Windows 8 Registered I/O - Single threaded RIO IOCP UDP Example Server

Page content

This article presents the third in my series of example servers using the Windows 8 Registered I/O Networking extensions, RIO. This example server uses the I/O Completion Port notification method to handle RIO completions, but only uses a single thread to service the IOCP. I’ve been looking at the Windows 8 Registered I/O Networking Extensions since October when they first made an appearance as part of the Windows 8 Developer Preview. Whilst exploring and understanding the new API I spent some time putting together some simple UDP servers using the various notification styles that RIO provides. I then put together some equally simple UDP servers using the “traditional” APIs so that I could compare performance. This series of blog posts describes each of the example servers in turn. You can find an index to all of the articles about the Windows 8 Registered I/O example servers here.

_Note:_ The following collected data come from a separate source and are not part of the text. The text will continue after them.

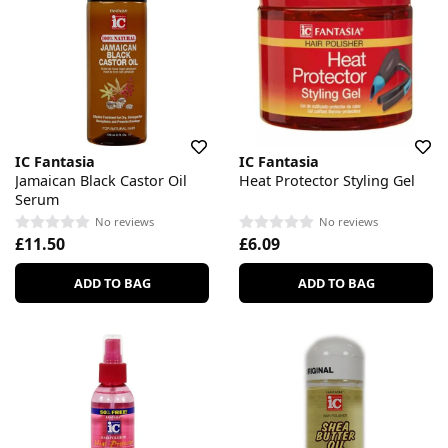
IC Fantasia
IC Fantasia
Jamaican Black Castor Oil
Heat Protector Styling Gel
Serum
No reviews
No reviews
£11.50
£6.09
ADD TO BAG
ADD TO BAG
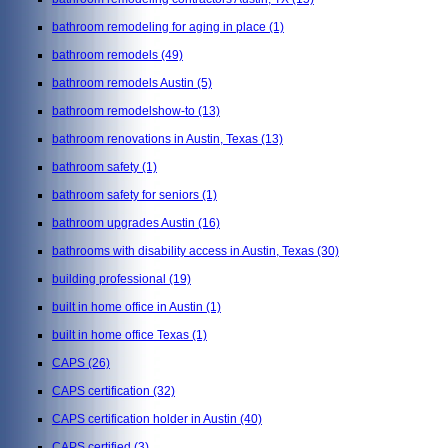
bathroom remodeling for aging in place
(1)
bathroom remodels
(49)
bathroom remodels Austin
(5)
bathroom remodelshow-to
(13)
bathroom renovations in Austin, Texas
(13)
bathroom safety
(1)
bathroom safety for seniors
(1)
bathroom upgrades Austin
(16)
bathrooms with disability access in Austin, Texas
(30)
building professional
(19)
built in home office in Austin
(1)
built in home office Texas
(1)
CAPS
(26)
CAPS certification
(32)
CAPS certification holder in Austin
(40)
CAPS certified
(3)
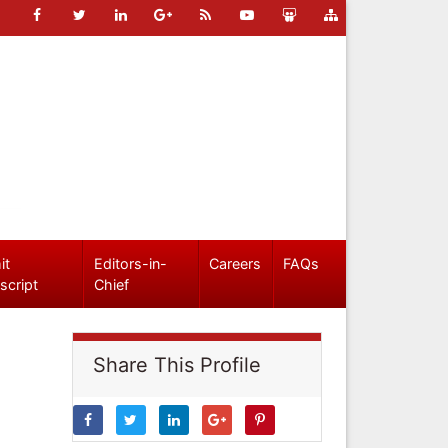
it
Editors-in-
Careers
FAQs
script
Chief
Share This Profile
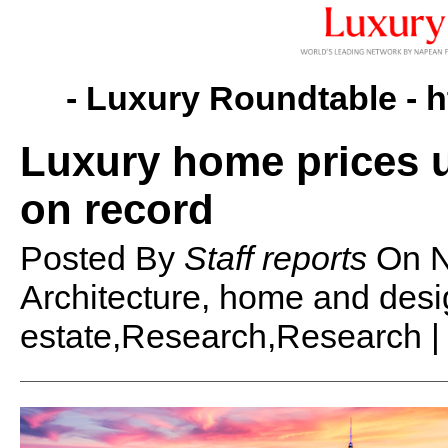
- Luxury Roundtable -
h
Luxury home prices u
on record
Posted By
Staff reports
On
N
Architecture, home and des
estate,Research,Research 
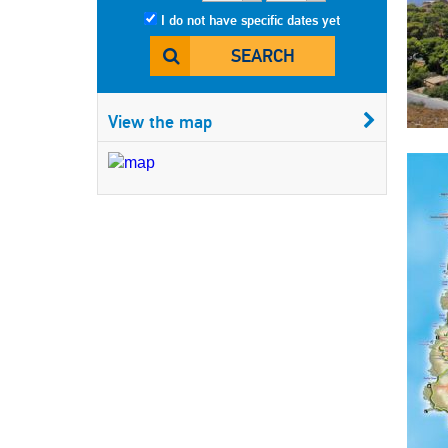
I do not have specific dates yet
SEARCH
View the map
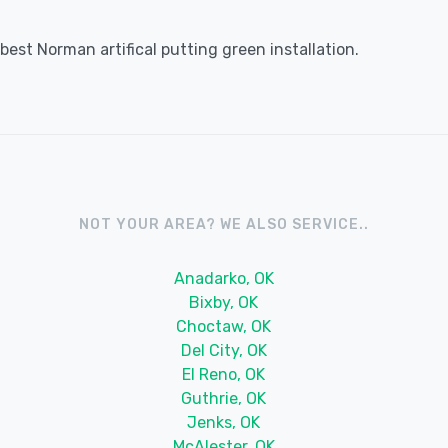
est Norman artifical putting green installation.
NOT YOUR AREA? WE ALSO SERVICE..
Anadarko, OK
Bixby, OK
Choctaw, OK
Del City, OK
El Reno, OK
Guthrie, OK
Jenks, OK
McAlester, OK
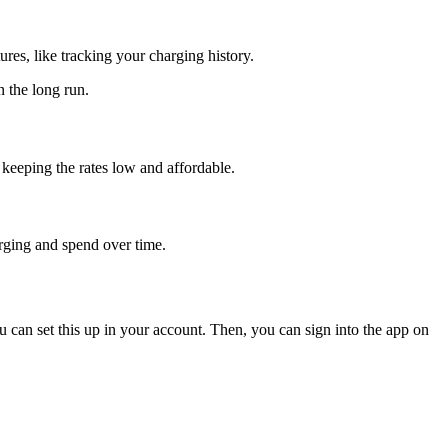
ures, like tracking your charging history.
n the long run.
keeping the rates low and affordable.
rging and spend over time.
u can set this up in your account. Then, you can sign into the app on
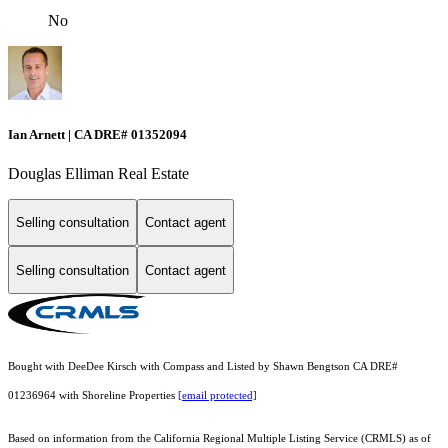
No
Ian Arnett | CA DRE# 01352094
Douglas Elliman Real Estate
Selling consultation
Contact agent
Selling consultation
Contact agent
Bought with DeeDee Kirsch with Compass and Listed by Shawn Bengtson CA DRE#
01236964 with Shoreline Properties
[email protected]
Based on information from the
California Regional Multiple Listing Service (CRMLS)
as of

Using an I/O Completion Port for RIO completions

As I mentioned back in October, there are three ways to receive completion notifications from RIO; polling, event driven and via an I/O Completion Port. Using an IOCP for RIO completions allows you to easily scale your completion handling across multiple threads, though in this first IOCP example server we use a single thread so as to allow us to compare the performance against the polled and event driven servers. The next example server will adapt this server for multiple threads and allow us to scale our completion processing across more CPUs.

Creating an IOCP driven RIO completion queue

We start by initialising things in the same way that we did with the earlier example RIO servers.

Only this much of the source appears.